#### Supplied data
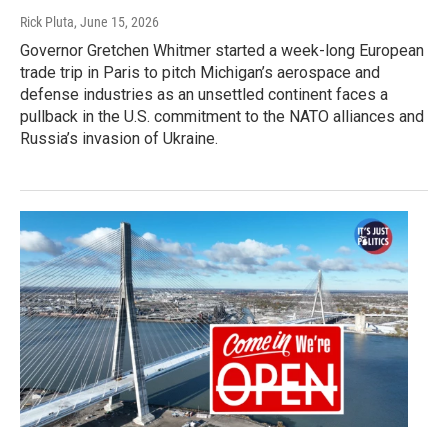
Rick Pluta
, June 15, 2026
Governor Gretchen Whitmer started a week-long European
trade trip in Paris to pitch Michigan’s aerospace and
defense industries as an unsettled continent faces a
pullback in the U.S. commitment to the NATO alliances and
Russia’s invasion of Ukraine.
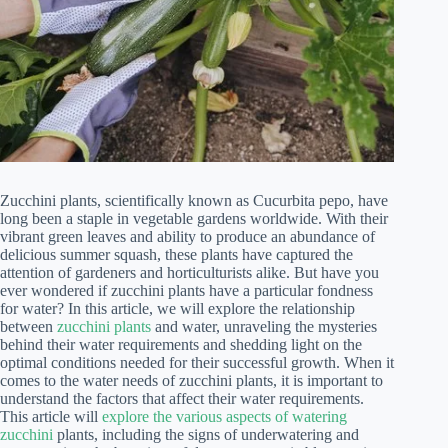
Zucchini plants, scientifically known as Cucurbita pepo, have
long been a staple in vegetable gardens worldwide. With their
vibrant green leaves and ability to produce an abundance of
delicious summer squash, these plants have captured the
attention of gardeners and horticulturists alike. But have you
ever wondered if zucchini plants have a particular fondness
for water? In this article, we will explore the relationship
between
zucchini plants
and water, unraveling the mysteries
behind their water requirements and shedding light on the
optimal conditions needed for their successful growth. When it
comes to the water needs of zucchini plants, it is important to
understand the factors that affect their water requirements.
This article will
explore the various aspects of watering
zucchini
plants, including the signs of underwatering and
==
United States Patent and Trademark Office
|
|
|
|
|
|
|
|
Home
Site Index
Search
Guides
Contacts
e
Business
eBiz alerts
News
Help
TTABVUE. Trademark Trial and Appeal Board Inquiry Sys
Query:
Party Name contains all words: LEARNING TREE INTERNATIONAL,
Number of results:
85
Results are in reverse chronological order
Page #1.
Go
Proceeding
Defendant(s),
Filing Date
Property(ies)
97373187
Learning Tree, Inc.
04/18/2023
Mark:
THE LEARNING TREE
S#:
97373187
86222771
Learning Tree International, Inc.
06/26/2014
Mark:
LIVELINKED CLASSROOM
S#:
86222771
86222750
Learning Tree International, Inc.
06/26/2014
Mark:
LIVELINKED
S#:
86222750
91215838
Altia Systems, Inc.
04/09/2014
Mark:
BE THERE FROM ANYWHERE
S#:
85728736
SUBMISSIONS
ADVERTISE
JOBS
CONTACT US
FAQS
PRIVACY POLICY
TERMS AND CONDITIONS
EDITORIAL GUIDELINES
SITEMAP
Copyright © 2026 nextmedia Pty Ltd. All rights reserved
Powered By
--
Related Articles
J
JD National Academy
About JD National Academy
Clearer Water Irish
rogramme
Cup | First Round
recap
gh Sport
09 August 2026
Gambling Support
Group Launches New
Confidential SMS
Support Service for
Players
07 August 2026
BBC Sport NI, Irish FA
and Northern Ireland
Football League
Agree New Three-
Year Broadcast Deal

#### To do
Restate word for word the lines in the material above from the one with "Support Service for" to the one with "Year Broadcast Deal"; both of those lines count, and nothing else does.

#### Answer to this exercise
Support Service for
Players
07 August 2026
BBC Sport NI, Irish FA
and Northern Ireland
Football League
Agree New Three-
Year Broadcast Deal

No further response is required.